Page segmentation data
BEGIN
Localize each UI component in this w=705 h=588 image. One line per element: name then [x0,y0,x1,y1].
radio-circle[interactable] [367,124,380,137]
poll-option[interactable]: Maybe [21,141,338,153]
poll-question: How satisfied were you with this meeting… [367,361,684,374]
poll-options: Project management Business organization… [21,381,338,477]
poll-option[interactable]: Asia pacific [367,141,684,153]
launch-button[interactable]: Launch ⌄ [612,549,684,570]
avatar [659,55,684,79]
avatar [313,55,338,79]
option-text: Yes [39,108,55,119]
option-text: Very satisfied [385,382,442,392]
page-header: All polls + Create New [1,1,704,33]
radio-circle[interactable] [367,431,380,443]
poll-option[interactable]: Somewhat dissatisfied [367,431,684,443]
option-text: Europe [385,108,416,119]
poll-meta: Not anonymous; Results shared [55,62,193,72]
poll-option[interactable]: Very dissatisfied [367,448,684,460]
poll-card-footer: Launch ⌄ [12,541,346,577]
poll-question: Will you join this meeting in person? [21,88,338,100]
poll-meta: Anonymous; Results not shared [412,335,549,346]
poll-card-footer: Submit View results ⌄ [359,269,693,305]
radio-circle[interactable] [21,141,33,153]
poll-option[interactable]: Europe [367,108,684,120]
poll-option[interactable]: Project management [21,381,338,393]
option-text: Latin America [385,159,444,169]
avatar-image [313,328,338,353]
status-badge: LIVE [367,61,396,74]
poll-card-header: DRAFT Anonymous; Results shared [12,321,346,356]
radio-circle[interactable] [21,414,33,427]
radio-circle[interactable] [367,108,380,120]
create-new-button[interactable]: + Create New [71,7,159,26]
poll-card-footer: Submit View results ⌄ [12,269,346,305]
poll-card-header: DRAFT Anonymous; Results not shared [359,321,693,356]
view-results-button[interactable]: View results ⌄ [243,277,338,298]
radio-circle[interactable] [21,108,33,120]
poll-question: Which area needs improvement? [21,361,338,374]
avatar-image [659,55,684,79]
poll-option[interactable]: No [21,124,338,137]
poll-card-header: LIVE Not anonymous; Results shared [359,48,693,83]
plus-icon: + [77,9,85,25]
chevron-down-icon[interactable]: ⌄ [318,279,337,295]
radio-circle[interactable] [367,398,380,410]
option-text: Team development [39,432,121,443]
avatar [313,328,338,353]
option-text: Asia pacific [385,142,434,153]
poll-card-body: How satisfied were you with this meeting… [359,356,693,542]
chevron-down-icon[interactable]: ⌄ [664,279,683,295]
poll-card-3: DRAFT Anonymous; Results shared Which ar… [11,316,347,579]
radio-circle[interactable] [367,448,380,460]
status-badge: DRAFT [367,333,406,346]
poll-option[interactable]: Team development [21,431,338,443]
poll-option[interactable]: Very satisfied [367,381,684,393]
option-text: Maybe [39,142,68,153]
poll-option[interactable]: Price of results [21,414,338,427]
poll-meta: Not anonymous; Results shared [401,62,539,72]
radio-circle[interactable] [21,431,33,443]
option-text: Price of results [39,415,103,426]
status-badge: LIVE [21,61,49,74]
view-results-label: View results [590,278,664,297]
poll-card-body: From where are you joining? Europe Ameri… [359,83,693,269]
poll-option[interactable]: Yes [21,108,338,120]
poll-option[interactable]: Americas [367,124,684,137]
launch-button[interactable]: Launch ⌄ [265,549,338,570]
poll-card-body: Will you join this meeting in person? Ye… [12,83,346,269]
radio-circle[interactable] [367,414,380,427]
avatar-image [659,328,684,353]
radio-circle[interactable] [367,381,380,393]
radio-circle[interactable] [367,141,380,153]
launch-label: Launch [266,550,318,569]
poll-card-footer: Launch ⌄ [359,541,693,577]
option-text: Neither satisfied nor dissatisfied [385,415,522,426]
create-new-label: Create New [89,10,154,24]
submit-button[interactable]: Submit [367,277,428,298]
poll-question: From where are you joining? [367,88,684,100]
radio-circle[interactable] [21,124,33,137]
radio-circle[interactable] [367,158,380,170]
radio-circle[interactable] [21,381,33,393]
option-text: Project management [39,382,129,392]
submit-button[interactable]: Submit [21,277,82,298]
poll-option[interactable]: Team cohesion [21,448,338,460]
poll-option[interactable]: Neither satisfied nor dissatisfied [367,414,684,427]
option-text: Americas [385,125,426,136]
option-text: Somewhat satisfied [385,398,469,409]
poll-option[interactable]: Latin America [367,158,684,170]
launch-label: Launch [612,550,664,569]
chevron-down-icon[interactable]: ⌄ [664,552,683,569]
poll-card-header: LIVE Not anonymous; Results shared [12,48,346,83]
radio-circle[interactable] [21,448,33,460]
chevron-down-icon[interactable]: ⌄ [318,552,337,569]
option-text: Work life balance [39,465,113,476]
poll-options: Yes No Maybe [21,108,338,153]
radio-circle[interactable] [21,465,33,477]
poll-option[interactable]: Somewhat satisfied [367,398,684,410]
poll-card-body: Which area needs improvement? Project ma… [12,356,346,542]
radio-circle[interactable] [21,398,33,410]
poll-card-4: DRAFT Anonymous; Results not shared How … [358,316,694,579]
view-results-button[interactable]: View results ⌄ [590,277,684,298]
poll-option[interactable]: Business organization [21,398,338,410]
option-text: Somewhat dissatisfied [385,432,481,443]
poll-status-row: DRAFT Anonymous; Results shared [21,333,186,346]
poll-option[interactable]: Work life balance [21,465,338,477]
END
* **The problem**
Transcribe the data above completely and exactly.

* **Written answer**
Localize each UI component in this w=705 h=588 image. One line per element: name then [x0,y0,x1,y1].
radio-circle[interactable] [367,124,380,137]
poll-option[interactable]: Maybe [21,141,338,153]
poll-question: How satisfied were you with this meeting… [367,361,684,374]
poll-options: Project management Business organization… [21,381,338,477]
poll-option[interactable]: Asia pacific [367,141,684,153]
launch-button[interactable]: Launch ⌄ [612,549,684,570]
avatar [659,55,684,79]
avatar [313,55,338,79]
option-text: Yes [39,108,55,119]
option-text: Very satisfied [385,382,442,392]
page-header: All polls + Create New [1,1,704,33]
radio-circle[interactable] [367,431,380,443]
poll-option[interactable]: Somewhat dissatisfied [367,431,684,443]
option-text: Europe [385,108,416,119]
poll-meta: Not anonymous; Results shared [55,62,193,72]
poll-option[interactable]: Very dissatisfied [367,448,684,460]
poll-card-footer: Launch ⌄ [12,541,346,577]
poll-question: Will you join this meeting in person? [21,88,338,100]
poll-meta: Anonymous; Results not shared [412,335,549,346]
poll-card-footer: Submit View results ⌄ [359,269,693,305]
radio-circle[interactable] [21,141,33,153]
poll-option[interactable]: Europe [367,108,684,120]
poll-option[interactable]: Project management [21,381,338,393]
option-text: Latin America [385,159,444,169]
avatar-image [313,328,338,353]
status-badge: LIVE [367,61,396,74]
poll-card-header: DRAFT Anonymous; Results shared [12,321,346,356]
radio-circle[interactable] [21,414,33,427]
radio-circle[interactable] [367,108,380,120]
create-new-button[interactable]: + Create New [71,7,159,26]
poll-card-footer: Submit View results ⌄ [12,269,346,305]
poll-card-header: DRAFT Anonymous; Results not shared [359,321,693,356]
view-results-button[interactable]: View results ⌄ [243,277,338,298]
radio-circle[interactable] [21,108,33,120]
poll-question: Which area needs improvement? [21,361,338,374]
avatar-image [659,55,684,79]
poll-option[interactable]: No [21,124,338,137]
poll-card-header: LIVE Not anonymous; Results shared [359,48,693,83]
plus-icon: + [77,9,85,25]
chevron-down-icon[interactable]: ⌄ [318,279,337,295]
radio-circle[interactable] [367,398,380,410]
option-text: Team development [39,432,121,443]
avatar [313,328,338,353]
option-text: Asia pacific [385,142,434,153]
poll-card-body: How satisfied were you with this meeting… [359,356,693,542]
chevron-down-icon[interactable]: ⌄ [664,279,683,295]
poll-card-3: DRAFT Anonymous; Results shared Which ar… [11,316,347,579]
radio-circle[interactable] [367,448,380,460]
status-badge: DRAFT [367,333,406,346]
poll-option[interactable]: Team development [21,431,338,443]
poll-option[interactable]: Very satisfied [367,381,684,393]
option-text: Maybe [39,142,68,153]
poll-option[interactable]: Price of results [21,414,338,427]
poll-meta: Not anonymous; Results shared [401,62,539,72]
radio-circle[interactable] [21,431,33,443]
option-text: Price of results [39,415,103,426]
status-badge: LIVE [21,61,49,74]
view-results-label: View results [590,278,664,297]
poll-card-body: From where are you joining? Europe Ameri… [359,83,693,269]
poll-option[interactable]: Yes [21,108,338,120]
poll-option[interactable]: Americas [367,124,684,137]
launch-button[interactable]: Launch ⌄ [265,549,338,570]
poll-card-body: Will you join this meeting in person? Ye… [12,83,346,269]
radio-circle[interactable] [367,414,380,427]
avatar-image [659,328,684,353]
radio-circle[interactable] [367,381,380,393]
radio-circle[interactable] [367,141,380,153]
launch-label: Launch [266,550,318,569]
poll-card-footer: Launch ⌄ [359,541,693,577]
option-text: Neither satisfied nor dissatisfied [385,415,522,426]
create-new-label: Create New [89,10,154,24]
submit-button[interactable]: Submit [367,277,428,298]
poll-question: From where are you joining? [367,88,684,100]
radio-circle[interactable] [21,124,33,137]
radio-circle[interactable] [367,158,380,170]
radio-circle[interactable] [21,381,33,393]
option-text: Project management [39,382,129,392]
submit-button[interactable]: Submit [21,277,82,298]
poll-option[interactable]: Team cohesion [21,448,338,460]
poll-option[interactable]: Neither satisfied nor dissatisfied [367,414,684,427]
option-text: Americas [385,125,426,136]
option-text: Somewhat satisfied [385,398,469,409]
poll-option[interactable]: Latin America [367,158,684,170]
launch-label: Launch [612,550,664,569]
chevron-down-icon[interactable]: ⌄ [664,552,683,569]
poll-card-header: LIVE Not anonymous; Results shared [12,48,346,83]
radio-circle[interactable] [21,448,33,460]
chevron-down-icon[interactable]: ⌄ [318,552,337,569]
option-text: Work life balance [39,465,113,476]
poll-options: Yes No Maybe [21,108,338,153]
radio-circle[interactable] [21,465,33,477]
poll-option[interactable]: Somewhat satisfied [367,398,684,410]
poll-card-body: Which area needs improvement? Project ma… [12,356,346,542]
radio-circle[interactable] [21,398,33,410]
poll-card-4: DRAFT Anonymous; Results not shared How … [358,316,694,579]
view-results-button[interactable]: View results ⌄ [590,277,684,298]
poll-option[interactable]: Business organization [21,398,338,410]
option-text: Somewhat dissatisfied [385,432,481,443]
poll-status-row: DRAFT Anonymous; Results shared [21,333,186,346]
poll-option[interactable]: Work life balance [21,465,338,477]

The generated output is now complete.